There's a scene, the famous scene in "The Godfather" where he has to shoot the corrupt policeman in the cafe and if you remember-- but he goes to get the gun that's hidden in the toilet and the A train or whatever goes overhead and you hear the rattling of the train.
Ch-ch-ch-ch-ch.
And it's kind of Pacino's brain, sort of like the building up the tension of like, will he shoot this cop?
And in "The Office," we had a similar thing, instead of a train, it was a photocopier [laughter] and it was not gonna shoot a cop, but is it, am I gonna ask that girl out on a date?
But it was still like, yeah, we'll do the 'shooting the corrupt cop scene' now.
Get the photo copier Rick.
So it's amazing how the most unlikely things can be influences.
I think there's this assumption that sort of comedy is its own thing and you'd be influenced by comedy.
But I mean, I think good comedy is as influenced by drama.
[typewriter ding] - Okay, I'm huge fan of "Hello Ladies" and feel shorted not making a tall joke and really wish that we had had another season of it.
And because what we got from that season was this great character, Stuart Pritchard.

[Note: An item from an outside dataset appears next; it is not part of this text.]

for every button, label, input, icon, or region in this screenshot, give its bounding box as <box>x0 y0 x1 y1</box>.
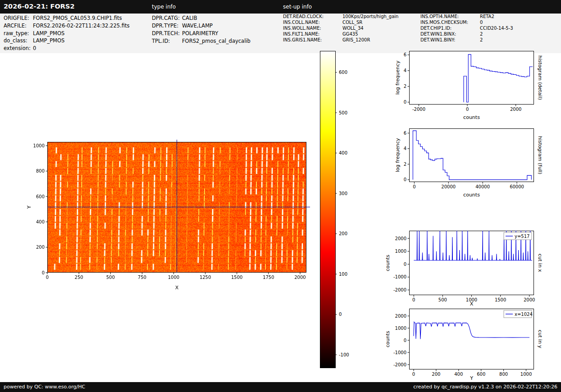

And so, you know, that wasn't just a comedy and yet it's a comedy.
So, from that perspective, who were you exploring with him?
Cause it feels like maybe you were exploring you a little bit.
- On the one hand, I'm very lucky in that I've not had great traumas in my life and you know, I think about people I admired growing up like Richard Pryor, but Richard Pryor was dealing not only with the racial prejudice of his period, but the fact that his mother, you know, I think worked, was a sex worker in a brothel and so on.
And my mother's done very little sex work as- as- as far as we're aware.
[audience laughing] I've been very lucky that I've genuinely not had those sorts of traumas.
So on the one hand, that's great, but from a creative place that's really boring.
But the subject matter that does interest me is thinking about growing up and about the people I saw and about lives, that idea of lives of quiet desperation, of people sort of getting to 75 and looking back on their life and sort of thinking, what did I do with it?
And I've always found that very moving and very touching as a subject matter because I think that yes, there's lots of very big important sort of political stories to tell, but there's also those personal, those small stories about kind of average lives, if you want to put it that way.
In all the work we've done, "The Office" or "Hello Ladies" is about, sort of people, you know, and trying to find their place in the world, trying to make connections with other people, romantic connections in that way, doing it through, in a misguided way through sort of misjudged humor or whatever it might be.
But they're about sort of-- they're flawed people, tragic people in some way.
And it's about them seeking out some kind of happiness or some sense of place.
And in all of the shows we've talked about, they ultimately end on a very positive note, you know, and yes, there's discomfort in there and I like to make you feel awkward.
- Hello ladies, my name is Stuart; with me, my best mate Wade.
Right there.
- Hi Wayne.
- Wade.
Wade.
Yeah.
As in Roe versus Wade.
That's a famous case about a woman's right to term-- - They know what it is.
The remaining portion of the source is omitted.